§ **Excerpted data**:
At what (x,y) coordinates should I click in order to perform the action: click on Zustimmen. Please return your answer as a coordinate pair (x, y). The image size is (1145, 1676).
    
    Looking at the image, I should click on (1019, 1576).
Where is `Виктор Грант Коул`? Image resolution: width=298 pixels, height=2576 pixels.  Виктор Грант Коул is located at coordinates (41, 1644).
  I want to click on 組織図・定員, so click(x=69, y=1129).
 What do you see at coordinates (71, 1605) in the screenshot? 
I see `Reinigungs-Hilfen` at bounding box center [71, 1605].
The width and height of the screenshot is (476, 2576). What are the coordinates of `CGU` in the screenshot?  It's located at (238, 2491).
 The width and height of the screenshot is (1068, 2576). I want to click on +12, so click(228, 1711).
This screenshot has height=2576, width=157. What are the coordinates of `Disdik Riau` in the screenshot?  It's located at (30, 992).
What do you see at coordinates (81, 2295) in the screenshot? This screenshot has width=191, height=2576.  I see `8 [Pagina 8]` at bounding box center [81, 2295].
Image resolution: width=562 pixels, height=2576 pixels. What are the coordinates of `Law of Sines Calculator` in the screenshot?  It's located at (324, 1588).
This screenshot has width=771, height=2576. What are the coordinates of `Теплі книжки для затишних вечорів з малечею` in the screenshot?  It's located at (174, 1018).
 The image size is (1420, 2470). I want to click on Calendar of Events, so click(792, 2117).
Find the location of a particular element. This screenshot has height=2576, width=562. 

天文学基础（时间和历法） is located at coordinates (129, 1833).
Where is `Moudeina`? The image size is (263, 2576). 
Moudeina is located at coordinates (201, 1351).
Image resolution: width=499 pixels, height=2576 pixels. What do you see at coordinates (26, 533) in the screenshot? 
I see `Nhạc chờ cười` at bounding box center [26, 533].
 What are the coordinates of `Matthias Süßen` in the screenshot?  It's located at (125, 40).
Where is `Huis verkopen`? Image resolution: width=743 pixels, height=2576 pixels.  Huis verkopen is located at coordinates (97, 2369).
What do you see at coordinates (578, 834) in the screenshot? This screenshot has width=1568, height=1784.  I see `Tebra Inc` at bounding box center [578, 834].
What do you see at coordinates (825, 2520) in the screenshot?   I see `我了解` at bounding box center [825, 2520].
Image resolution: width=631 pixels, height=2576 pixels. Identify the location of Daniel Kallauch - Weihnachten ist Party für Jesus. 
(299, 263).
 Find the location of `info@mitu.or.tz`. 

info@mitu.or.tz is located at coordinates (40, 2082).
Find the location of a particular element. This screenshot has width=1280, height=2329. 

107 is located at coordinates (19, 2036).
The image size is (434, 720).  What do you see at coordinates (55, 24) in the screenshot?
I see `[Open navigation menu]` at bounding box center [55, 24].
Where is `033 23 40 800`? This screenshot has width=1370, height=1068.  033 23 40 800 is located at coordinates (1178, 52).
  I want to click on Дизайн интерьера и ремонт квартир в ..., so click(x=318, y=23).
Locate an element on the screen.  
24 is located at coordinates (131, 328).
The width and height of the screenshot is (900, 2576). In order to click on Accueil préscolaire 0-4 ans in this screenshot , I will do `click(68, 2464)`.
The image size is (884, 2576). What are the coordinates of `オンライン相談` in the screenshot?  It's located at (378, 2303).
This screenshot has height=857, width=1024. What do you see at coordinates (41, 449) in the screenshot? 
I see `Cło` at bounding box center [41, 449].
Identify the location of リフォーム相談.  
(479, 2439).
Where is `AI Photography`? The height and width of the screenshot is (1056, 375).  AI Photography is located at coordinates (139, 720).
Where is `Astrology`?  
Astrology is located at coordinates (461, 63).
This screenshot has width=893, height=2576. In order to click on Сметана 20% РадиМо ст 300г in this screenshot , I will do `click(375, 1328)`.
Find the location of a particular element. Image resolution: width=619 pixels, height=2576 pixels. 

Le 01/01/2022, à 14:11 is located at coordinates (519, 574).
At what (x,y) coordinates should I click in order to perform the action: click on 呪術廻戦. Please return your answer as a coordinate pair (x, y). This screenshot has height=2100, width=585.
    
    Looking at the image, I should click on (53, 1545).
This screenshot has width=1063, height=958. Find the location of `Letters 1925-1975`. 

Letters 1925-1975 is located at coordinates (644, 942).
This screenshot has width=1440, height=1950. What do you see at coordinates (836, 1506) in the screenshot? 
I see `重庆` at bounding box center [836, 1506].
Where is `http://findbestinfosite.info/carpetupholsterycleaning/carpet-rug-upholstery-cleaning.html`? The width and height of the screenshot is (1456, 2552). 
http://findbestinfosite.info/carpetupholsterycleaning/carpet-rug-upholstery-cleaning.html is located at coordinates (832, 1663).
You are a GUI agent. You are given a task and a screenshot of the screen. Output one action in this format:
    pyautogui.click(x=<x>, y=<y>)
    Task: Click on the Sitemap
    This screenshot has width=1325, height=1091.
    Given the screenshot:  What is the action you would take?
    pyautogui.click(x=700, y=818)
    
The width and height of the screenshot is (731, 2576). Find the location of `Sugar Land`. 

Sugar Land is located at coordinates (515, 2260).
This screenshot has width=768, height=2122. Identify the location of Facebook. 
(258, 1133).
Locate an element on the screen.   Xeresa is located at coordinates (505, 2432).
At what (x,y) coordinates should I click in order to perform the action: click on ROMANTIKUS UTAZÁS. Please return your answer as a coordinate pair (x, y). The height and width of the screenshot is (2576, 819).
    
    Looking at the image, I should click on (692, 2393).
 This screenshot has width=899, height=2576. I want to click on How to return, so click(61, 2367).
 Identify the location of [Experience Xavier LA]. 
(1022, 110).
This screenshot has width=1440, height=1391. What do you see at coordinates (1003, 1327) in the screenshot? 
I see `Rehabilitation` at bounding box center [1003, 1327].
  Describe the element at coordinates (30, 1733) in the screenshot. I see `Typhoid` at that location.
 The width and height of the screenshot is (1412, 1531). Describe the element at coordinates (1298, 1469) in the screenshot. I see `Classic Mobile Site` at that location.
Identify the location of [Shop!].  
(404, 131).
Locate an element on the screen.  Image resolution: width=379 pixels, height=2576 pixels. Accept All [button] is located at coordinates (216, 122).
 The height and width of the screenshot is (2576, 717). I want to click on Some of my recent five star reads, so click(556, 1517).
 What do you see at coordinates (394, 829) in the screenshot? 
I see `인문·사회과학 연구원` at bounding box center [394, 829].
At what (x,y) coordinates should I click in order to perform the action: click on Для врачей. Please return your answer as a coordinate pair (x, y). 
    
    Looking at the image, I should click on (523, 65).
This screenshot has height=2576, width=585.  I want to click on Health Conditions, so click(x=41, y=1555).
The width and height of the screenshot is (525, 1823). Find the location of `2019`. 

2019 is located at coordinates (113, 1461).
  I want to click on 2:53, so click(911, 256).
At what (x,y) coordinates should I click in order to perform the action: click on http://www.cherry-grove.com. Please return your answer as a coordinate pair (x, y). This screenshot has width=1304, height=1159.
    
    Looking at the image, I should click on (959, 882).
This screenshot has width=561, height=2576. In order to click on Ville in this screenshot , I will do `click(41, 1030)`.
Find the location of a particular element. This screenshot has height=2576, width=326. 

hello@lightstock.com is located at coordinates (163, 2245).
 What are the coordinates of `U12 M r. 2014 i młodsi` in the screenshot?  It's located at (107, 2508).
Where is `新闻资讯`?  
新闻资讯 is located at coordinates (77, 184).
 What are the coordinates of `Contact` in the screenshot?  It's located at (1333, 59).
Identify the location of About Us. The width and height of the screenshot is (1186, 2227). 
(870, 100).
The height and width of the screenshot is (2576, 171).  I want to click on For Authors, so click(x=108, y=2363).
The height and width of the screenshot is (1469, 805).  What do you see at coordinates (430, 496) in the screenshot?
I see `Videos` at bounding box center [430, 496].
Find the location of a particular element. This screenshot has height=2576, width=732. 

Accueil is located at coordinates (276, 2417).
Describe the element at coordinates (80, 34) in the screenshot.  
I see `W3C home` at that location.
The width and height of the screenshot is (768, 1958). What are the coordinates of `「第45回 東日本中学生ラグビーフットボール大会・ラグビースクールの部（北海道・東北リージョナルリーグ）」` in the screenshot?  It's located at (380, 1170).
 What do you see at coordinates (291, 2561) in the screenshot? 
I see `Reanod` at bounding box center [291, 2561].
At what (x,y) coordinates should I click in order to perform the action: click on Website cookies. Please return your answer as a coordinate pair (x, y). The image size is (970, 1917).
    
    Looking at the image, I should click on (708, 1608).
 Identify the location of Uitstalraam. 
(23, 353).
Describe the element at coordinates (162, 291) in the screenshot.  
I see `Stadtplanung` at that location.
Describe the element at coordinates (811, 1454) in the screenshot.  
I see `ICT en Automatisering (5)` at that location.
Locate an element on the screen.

§ **Your task**: Within the material above, show every line that includes "will".

§ **Exercise solution**:
The width and height of the screenshot is (900, 2576). In order to click on Accueil préscolaire 0-4 ans in this screenshot , I will do `click(68, 2464)`.
This screenshot has width=893, height=2576. In order to click on Сметана 20% РадиМо ст 300г in this screenshot , I will do `click(375, 1328)`.
This screenshot has width=561, height=2576. In order to click on Ville in this screenshot , I will do `click(41, 1030)`.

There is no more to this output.